● Data extracts

>>>

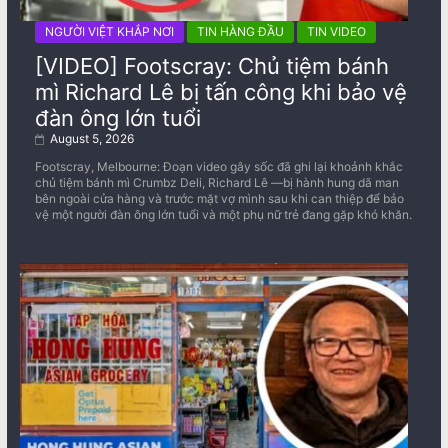
NGƯỜI VIỆT KHẮP NƠI
TIN HÀNG ĐẦU
TIN VIDEO
[VIDEO] Footscray: Chủ tiệm bánh
mì Richard Lê bị tấn công khi bảo vệ
đàn ông lớn tuổi
August 5, 2026
Footscray, Melbourne: Đoạn video gây sốc đã ghi lại khoảnh khắc
chủ tiệm bánh mì Crumbz Deli, Richard Lê —bị hành hung dã man
bên ngoài cửa hàng và trước mặt vợ mình sau khi can thiệp để bảo
vệ một người đàn ông lớn tuổi và một phụ nữ trẻ đang gặp khó khăn.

<<<

● Your instructions
Copy out each line of the data in which the word "tiệm" appears.

● Task result
[VIDEO] Footscray: Chủ tiệm bánh
chủ tiệm bánh mì Crumbz Deli, Richard Lê —bị hành hung dã man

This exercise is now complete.